Skip to content

Inspect CoCo#

AI agents are non-deterministic. Test whether yours works reliably.

inspect-coco runs your agent against structured instructions inside isolated Docker containers, verifies output with deterministic tests, and repeats the process to surface flaky behavior.

The core question it answers: does this skill do the right thing every time?

How it works#

flowchart TD
    A[instruction.md] --> B[IDD quality check]
    B --> C[Docker sandbox]
    C --> D[cortex exec]
    D --> E[test.sh]
    E --> F{pass/fail}
    F -->|repeat k times| C
    F --> G["pass@k score"]
  1. Your instruction describes what the agent should accomplish, structured with Goal, Requirements, Constraints, and Output sections.
  2. The IDD scorer checks instruction quality before running anything expensive.
  3. A Docker sandbox provides a clean, isolated environment for each run.
  4. The CoCo agent executes the instruction via cortex exec.
  5. A verification script checks whether the agent produced the correct result.
  6. Epochs repeat the process multiple times to measure consistency.

Why Inspect AI?#

Agent evaluation requires sandboxed code execution, not text scoring.

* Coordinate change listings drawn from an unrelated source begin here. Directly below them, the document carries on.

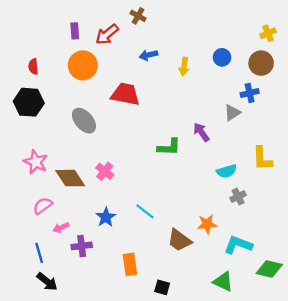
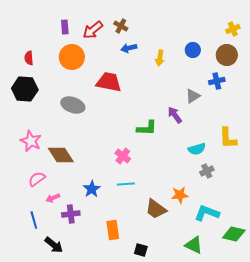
brown cross: (138, 16) -> (121, 26), moved
gray triangle: (232, 113) -> (193, 96), moved
gray ellipse: (84, 121) -> (73, 105), turned -30
pink cross: (105, 171) -> (123, 156), moved
cyan line: (145, 211) -> (126, 184), turned -42
black arrow: (47, 282) -> (54, 245), moved

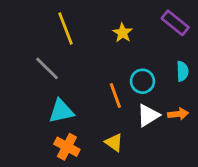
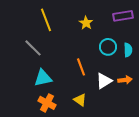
purple rectangle: (175, 23) -> (123, 16), turned -48
cyan circle: (142, 81) -> (108, 47), moved

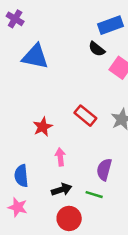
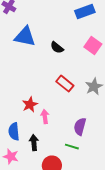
black semicircle: (97, 49) -> (57, 48), moved
red star: (43, 127) -> (30, 105), moved
black arrow: (62, 190) -> (34, 143), moved, turned -77

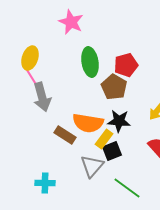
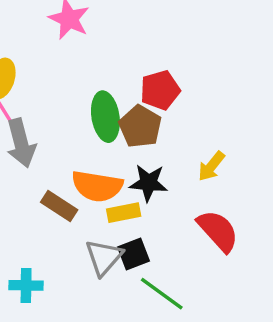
green ellipse: (90, 62) -> (105, 117), moved
yellow rectangle: (104, 139) -> (124, 213), turned 42
black square: (112, 151) -> (134, 254), moved

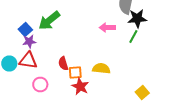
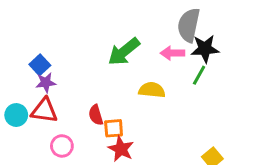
green arrow: (49, 20) -> (124, 52), moved
pink arrow: (107, 28) -> (172, 53), moved
yellow semicircle: (101, 68) -> (152, 90), moved

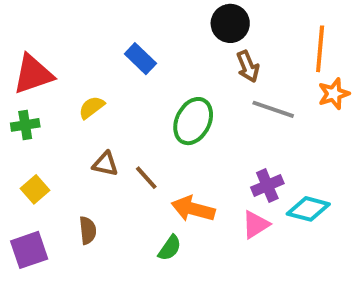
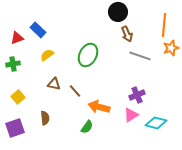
blue rectangle: (140, 59) -> (38, 30), moved
red triangle: (33, 74) -> (17, 38), size x0.6
green ellipse: (193, 121) -> (88, 55), moved
cyan diamond: (308, 209) -> (156, 123), moved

See Why Inspect AI? for the full rationale and comparison with Promptfoo, DeepEval, Braintrust, LangSmith, and Eleuther.

Why structured instructions matter#

Vague instructions produce inconsistent results. When you tell an agent to "set up the project properly," each run takes a different path. Structured instructions (IDD format) narrow the solution space so the agent converges on the same correct behavior across runs.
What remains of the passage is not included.